(Saved entries)
--------
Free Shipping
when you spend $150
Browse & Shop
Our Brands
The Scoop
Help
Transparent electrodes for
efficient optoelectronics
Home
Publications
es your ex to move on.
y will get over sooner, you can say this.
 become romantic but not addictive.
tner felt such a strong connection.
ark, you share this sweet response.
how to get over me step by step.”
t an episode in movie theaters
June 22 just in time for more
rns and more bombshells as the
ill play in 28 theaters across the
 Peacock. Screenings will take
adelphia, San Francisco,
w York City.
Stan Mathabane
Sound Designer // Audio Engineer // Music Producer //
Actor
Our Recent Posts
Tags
--------
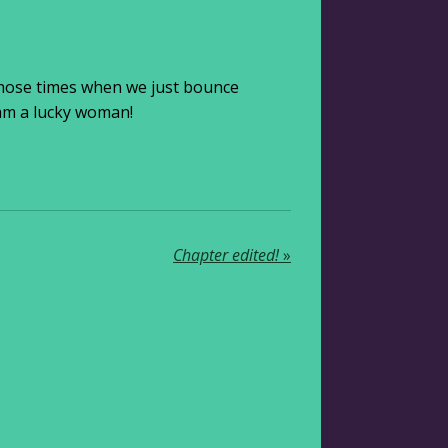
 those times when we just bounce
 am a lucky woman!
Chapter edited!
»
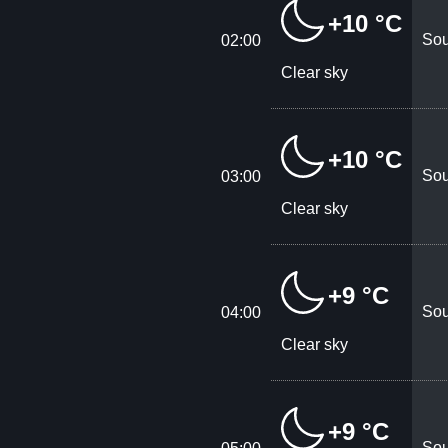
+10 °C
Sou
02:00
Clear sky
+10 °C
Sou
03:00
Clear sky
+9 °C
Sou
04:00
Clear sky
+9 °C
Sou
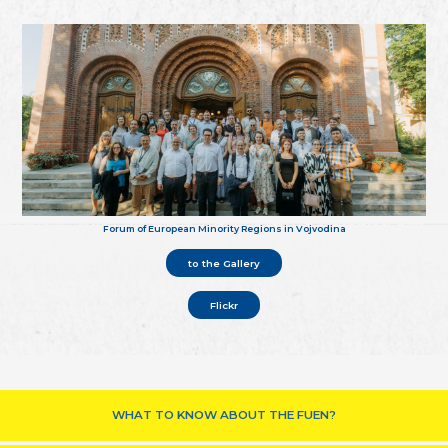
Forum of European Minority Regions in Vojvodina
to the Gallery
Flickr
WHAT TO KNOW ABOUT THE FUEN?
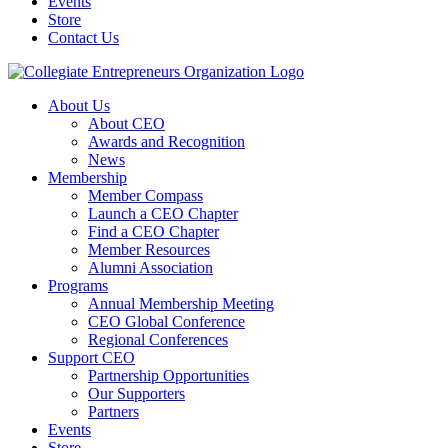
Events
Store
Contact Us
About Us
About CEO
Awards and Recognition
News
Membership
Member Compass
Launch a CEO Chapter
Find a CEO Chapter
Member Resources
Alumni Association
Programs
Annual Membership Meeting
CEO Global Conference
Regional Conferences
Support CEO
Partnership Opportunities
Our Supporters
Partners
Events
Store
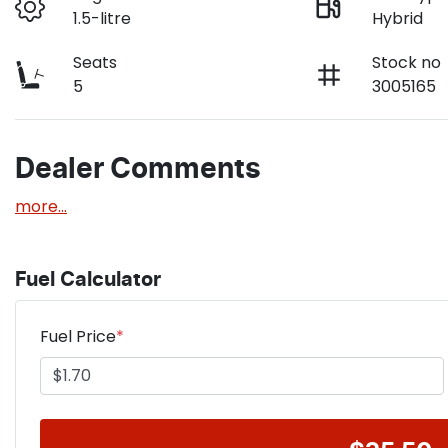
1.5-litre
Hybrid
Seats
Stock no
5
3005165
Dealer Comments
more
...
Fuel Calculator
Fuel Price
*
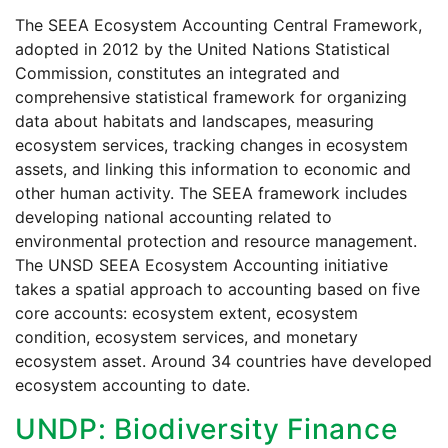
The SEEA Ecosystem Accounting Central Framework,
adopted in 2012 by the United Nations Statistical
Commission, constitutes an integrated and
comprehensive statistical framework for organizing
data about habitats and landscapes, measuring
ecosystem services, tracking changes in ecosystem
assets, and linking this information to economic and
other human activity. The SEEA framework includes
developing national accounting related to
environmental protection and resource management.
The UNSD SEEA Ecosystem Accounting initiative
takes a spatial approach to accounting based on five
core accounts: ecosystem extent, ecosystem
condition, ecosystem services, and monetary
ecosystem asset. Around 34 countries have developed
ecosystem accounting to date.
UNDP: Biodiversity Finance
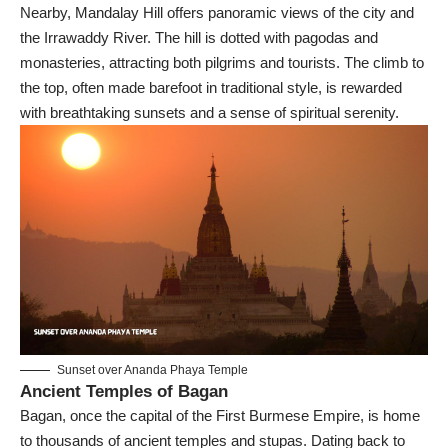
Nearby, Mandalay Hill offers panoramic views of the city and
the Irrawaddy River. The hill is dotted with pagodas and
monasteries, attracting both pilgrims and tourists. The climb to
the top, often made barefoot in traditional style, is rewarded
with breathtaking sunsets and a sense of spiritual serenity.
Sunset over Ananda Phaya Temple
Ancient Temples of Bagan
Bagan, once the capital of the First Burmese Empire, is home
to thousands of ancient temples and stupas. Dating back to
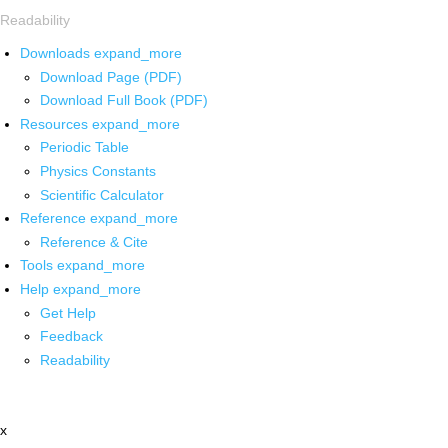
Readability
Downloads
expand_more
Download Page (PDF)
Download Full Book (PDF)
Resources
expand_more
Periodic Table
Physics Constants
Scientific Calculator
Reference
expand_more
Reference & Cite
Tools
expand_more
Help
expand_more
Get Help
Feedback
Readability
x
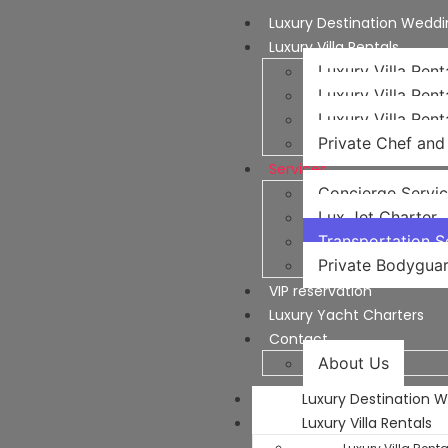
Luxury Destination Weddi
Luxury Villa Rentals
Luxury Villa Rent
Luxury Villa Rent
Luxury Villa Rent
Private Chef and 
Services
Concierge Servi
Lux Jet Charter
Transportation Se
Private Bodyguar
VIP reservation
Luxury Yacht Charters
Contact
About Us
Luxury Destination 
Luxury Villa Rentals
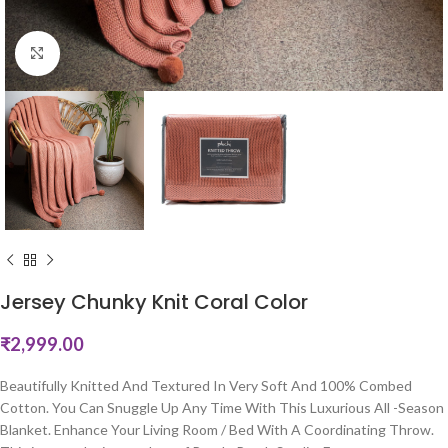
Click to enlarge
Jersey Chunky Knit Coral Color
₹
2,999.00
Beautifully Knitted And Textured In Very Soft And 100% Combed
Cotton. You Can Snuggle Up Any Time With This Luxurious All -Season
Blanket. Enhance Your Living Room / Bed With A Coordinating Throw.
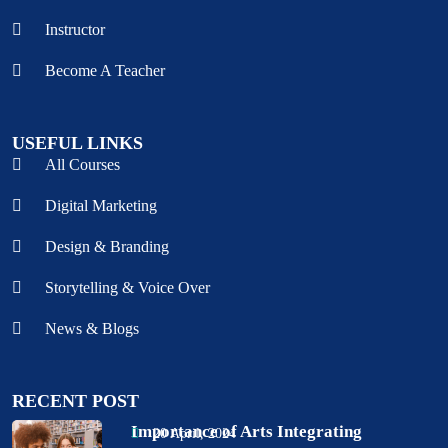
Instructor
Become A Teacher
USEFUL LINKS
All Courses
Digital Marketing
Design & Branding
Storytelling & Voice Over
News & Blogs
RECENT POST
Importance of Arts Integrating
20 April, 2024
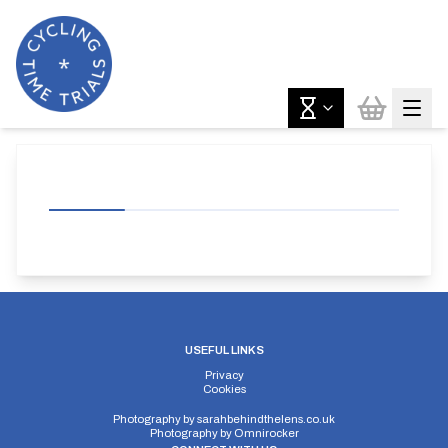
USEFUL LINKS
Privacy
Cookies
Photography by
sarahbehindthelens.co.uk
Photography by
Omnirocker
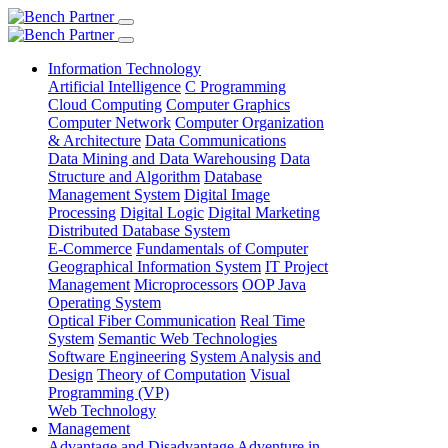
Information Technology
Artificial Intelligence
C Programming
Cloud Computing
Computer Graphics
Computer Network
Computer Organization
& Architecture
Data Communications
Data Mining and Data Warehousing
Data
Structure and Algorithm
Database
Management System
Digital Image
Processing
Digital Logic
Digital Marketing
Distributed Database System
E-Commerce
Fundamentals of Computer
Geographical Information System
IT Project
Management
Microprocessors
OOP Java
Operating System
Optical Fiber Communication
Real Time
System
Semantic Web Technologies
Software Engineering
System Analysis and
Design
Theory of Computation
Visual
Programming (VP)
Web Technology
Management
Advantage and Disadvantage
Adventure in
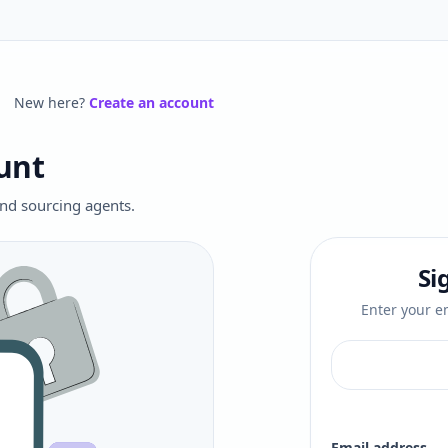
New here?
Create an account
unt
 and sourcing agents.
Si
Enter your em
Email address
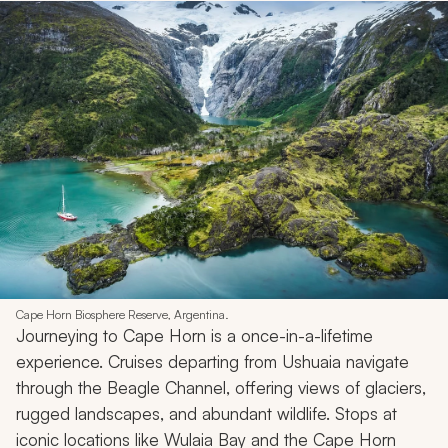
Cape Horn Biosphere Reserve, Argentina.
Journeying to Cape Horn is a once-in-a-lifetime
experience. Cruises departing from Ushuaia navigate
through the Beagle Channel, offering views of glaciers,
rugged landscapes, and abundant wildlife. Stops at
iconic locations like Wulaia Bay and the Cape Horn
--------
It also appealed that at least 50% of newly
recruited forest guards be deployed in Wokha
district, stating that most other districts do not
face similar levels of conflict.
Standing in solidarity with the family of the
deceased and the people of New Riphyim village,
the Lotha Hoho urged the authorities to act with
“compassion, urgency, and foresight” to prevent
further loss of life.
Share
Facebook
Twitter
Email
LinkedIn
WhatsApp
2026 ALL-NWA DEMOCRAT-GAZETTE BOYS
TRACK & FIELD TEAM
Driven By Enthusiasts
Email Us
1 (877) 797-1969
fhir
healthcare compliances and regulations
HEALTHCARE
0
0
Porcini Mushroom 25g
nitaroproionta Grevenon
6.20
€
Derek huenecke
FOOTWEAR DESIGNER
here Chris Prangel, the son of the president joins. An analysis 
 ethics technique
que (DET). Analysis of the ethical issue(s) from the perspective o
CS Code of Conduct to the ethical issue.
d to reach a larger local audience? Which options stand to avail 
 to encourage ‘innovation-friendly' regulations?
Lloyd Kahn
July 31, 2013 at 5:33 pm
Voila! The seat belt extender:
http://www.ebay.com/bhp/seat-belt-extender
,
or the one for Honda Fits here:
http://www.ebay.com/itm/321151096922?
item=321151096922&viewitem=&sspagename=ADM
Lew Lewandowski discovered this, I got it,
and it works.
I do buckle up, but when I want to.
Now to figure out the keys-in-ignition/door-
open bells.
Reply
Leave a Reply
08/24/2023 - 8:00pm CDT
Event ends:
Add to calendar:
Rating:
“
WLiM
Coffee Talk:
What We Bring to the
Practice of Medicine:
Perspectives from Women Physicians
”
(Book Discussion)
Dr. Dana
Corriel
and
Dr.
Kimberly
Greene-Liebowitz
--------
- [TASK TO CARRY OUT]
Above are some records. Output exactly the lines from the one that contains "condition, ecosystem services, and monetary" to the one that contains "the Irrawaddy River.", keeping both, and omit the pictures.

- [WRITTEN RESPONSE]
condition, ecosystem services, and monetary
ecosystem asset. Around 34 countries have developed
ecosystem accounting to date.
UNDP: Biodiversity Finance
Nearby, Mandalay Hill offers panoramic views of the city and
the Irrawaddy River. The hill is dotted with pagodas and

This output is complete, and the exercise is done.